I\'m working on a series of parsers where I get a bunch of tracebacks from my unit tests like:
File \"c:\\Python31\\lib\\encodings\\cp1252.py\", line 23, i
All files are "not Unicode". Unicode is an internal representation which must be encoded. You need to determine for each file what encoding has been used, and specify that where necessary when the file is opened.
As the traceback and error message indicate, the file in question is NOT encoded in cp1252.
If it is encoded in latin1, the "\x81" that it is complaining about is a C1 control character that doesn't even have a name (in Unicode). Consider latin1 extremely unlikely to be valid.
You say "some of the files are parsed with xml.dom.minidom" -- parsed successfully or unsuccessfully?
A valid XML file should declare its encoding (default is UTF-8) in the first line, and you should not need to specify an encoding in your code.
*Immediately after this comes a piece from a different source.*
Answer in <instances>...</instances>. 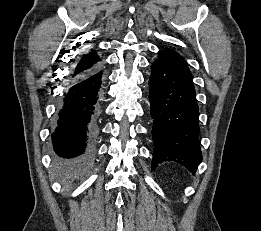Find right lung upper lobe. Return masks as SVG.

Show us the code that you are using to do the xml.dom.minidom parsing.
"others read directly as iterables" -- sample code please.
Suggestion: try opening some of each type of file in your browser. Then click View and click Character Encoding (Firefox) or Encoding (Internet Explorer). What encoding has the browser guessed [usually reliably]?
Other possible encoding clues: What languages are used in the text in the files? Where did you get the files from?
Note: please edit your question with clarifying information; don't answer in the comments.